Please print only the top portion of the entries below, ending with the line that contains "что симпатия взаимна", exactly as written.

▸ Data records
▬▬▬▬▬▬

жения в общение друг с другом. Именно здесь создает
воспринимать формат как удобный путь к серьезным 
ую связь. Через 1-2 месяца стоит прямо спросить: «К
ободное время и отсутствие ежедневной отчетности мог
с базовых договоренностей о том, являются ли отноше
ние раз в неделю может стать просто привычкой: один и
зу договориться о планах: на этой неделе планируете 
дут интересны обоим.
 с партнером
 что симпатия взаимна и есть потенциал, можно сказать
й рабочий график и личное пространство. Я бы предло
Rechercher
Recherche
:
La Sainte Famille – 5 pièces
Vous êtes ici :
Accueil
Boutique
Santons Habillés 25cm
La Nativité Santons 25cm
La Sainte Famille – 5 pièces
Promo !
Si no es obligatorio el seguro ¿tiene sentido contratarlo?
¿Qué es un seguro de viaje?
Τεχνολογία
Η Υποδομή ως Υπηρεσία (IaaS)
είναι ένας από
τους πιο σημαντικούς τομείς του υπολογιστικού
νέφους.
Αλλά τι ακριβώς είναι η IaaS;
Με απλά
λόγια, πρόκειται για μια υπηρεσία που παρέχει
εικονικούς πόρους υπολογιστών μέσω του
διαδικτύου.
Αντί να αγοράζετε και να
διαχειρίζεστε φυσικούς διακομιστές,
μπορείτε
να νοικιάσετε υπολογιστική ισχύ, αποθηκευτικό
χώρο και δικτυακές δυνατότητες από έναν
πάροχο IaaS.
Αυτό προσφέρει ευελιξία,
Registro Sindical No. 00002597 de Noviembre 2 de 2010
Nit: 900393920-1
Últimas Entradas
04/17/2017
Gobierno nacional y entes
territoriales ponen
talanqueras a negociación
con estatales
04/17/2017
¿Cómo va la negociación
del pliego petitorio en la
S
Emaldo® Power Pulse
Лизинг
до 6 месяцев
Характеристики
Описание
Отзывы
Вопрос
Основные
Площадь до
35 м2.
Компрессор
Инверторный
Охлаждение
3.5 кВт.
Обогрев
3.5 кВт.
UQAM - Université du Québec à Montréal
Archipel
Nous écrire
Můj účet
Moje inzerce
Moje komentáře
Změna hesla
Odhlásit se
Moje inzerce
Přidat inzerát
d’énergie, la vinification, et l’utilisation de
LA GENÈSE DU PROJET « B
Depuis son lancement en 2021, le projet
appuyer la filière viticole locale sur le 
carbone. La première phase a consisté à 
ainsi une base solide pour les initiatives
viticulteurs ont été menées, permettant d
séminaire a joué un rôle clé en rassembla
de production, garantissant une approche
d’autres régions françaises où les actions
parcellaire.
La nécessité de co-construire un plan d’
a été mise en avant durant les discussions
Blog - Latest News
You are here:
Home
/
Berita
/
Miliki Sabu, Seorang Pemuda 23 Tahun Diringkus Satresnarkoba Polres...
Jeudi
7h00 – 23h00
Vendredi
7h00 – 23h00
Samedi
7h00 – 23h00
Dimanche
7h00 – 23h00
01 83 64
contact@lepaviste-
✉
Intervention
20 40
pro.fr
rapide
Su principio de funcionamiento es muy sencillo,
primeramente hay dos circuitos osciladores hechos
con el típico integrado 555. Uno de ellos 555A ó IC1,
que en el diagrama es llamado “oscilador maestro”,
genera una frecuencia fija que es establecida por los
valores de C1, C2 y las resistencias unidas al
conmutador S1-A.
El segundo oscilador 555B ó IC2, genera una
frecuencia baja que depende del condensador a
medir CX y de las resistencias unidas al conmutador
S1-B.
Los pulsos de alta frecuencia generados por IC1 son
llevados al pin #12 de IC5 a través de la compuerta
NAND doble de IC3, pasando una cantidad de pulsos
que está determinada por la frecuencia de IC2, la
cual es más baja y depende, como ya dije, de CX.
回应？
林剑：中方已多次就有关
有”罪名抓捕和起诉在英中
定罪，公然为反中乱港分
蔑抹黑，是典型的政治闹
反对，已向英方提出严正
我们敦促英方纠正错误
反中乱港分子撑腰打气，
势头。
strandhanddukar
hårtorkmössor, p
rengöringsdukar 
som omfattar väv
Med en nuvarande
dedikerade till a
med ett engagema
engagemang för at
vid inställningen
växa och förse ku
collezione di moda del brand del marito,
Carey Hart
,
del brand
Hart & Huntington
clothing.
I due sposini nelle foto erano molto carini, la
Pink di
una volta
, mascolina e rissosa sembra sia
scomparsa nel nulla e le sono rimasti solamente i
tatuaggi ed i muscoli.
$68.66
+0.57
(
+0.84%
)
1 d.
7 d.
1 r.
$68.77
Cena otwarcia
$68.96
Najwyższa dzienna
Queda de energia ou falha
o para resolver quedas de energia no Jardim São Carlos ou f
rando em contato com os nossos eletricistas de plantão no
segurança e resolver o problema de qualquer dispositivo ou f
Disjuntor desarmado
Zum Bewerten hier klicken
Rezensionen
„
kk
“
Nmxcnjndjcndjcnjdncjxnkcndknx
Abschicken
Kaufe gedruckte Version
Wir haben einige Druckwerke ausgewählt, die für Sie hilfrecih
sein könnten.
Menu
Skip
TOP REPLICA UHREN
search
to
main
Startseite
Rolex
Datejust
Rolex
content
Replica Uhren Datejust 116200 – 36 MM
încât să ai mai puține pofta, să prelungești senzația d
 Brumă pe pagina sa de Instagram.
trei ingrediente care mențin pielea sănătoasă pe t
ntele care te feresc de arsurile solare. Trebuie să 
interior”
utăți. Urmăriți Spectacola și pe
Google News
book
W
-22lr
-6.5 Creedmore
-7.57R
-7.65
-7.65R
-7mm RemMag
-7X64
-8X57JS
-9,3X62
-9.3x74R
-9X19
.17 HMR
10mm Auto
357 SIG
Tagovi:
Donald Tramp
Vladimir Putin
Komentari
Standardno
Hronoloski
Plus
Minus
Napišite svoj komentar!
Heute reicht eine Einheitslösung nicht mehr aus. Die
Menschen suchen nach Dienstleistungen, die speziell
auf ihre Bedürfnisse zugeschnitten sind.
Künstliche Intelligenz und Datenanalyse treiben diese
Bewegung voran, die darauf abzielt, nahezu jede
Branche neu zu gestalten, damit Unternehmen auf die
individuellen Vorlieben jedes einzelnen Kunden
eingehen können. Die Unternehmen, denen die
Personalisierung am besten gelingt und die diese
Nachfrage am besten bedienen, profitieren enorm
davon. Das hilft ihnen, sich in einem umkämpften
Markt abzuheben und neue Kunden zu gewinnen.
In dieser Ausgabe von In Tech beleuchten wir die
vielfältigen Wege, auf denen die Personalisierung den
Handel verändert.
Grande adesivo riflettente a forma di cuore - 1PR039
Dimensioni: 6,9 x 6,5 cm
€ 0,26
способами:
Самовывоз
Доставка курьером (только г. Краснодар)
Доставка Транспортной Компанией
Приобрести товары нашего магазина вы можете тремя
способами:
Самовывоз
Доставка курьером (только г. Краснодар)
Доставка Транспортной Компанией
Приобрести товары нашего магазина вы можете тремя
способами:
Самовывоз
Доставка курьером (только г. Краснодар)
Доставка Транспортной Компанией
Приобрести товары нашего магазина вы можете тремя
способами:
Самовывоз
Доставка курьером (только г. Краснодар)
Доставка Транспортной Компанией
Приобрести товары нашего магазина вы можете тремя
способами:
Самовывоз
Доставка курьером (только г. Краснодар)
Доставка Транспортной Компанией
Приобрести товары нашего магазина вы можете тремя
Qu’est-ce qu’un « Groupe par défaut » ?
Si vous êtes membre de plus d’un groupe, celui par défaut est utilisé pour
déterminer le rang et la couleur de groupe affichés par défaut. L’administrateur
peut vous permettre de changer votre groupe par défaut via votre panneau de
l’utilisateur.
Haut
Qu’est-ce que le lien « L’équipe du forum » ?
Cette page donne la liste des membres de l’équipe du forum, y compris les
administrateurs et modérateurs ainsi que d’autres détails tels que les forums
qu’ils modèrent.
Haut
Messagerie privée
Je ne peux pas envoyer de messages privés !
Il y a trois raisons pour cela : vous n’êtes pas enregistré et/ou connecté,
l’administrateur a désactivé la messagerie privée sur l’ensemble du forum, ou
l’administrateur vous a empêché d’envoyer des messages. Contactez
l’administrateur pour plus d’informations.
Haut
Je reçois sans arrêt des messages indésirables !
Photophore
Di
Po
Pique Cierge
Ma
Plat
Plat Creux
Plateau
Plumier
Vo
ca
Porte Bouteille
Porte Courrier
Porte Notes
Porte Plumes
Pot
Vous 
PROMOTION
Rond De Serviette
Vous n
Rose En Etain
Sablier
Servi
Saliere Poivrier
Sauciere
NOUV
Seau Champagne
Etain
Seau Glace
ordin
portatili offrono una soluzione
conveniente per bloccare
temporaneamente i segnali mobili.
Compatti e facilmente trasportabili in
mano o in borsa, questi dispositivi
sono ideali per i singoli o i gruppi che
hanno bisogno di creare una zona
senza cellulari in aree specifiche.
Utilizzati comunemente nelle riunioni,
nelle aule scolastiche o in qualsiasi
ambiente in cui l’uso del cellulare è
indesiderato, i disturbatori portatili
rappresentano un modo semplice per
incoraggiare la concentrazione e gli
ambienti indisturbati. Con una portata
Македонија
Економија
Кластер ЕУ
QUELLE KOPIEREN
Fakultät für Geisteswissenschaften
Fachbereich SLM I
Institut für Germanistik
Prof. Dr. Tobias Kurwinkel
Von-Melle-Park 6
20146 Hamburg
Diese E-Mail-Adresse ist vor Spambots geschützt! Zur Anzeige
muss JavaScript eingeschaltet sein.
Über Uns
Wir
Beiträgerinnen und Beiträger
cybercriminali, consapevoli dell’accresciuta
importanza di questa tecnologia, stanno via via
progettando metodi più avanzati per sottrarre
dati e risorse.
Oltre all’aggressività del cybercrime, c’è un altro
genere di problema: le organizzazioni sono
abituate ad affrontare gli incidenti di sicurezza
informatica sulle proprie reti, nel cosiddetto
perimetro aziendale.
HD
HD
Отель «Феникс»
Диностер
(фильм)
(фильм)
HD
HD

▬▬▬▬▬▬

▸ Written solution
жения в общение друг с другом. Именно здесь создает
воспринимать формат как удобный путь к серьезным 
ую связь. Через 1-2 месяца стоит прямо спросить: «К
ободное время и отсутствие ежедневной отчетности мог
с базовых договоренностей о том, являются ли отноше
ние раз в неделю может стать просто привычкой: один и
зу договориться о планах: на этой неделе планируете 
дут интересны обоим.
 с партнером
 что симпатия взаимна и есть потенциал, можно сказать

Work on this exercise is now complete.